━━━━━ SUPPLIED RECORDS
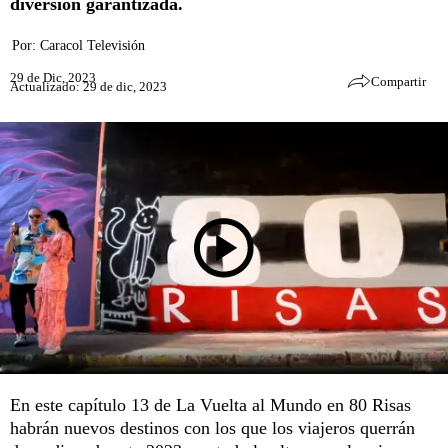
diversión garantizada.
Por:
Caracol Televisión
29 de Dic, 2023
Compartir
Actualizado: 29 de dic, 2023
En este capítulo 13 de La Vuelta al Mundo en 80 Risas
habrán nuevos destinos con los que los viajeros querrán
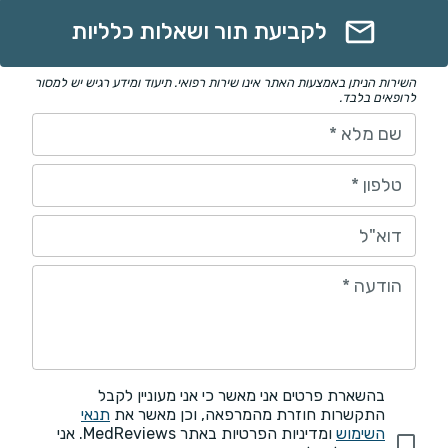
לקביעת תור ושאלות כלליות
השירות הניתן באמצעות האתר אינו שירות רפואי. תיעוד ומידע רגיש יש למסור
לרופאים בלבד.
שם מלא
*
טלפון
*
דוא"ל
הודעה
*
בהשארת פרטים אני מאשר כי אני מעוניין לקבל
התקשרות חוזרת מהמרפאה, וכן מאשר את
תנאי
השימוש
ומדיניות הפרטיות באתר MedReviews. אני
━━━━━━━━━━
**WHAT TO PRODUCE:**
Return the whole listing exactly, minus its pictures.

**EXERCISE RESPONSE:**
diversión garantizada.
Por:
Caracol Televisión
29 de Dic, 2023
Compartir
Actualizado: 29 de dic, 2023
En este capítulo 13 de La Vuelta al Mundo en 80 Risas
habrán nuevos destinos con los que los viajeros querrán
לקביעת תור ושאלות כלליות
השירות הניתן באמצעות האתר אינו שירות רפואי. תיעוד ומידע רגיש יש למסור
לרופאים בלבד.
שם מלא
*
טלפון
*
דוא"ל
הודעה
*
בהשארת פרטים אני מאשר כי אני מעוניין לקבל
התקשרות חוזרת מהמרפאה, וכן מאשר את
תנאי
השימוש
ומדיניות הפרטיות באתר MedReviews. אני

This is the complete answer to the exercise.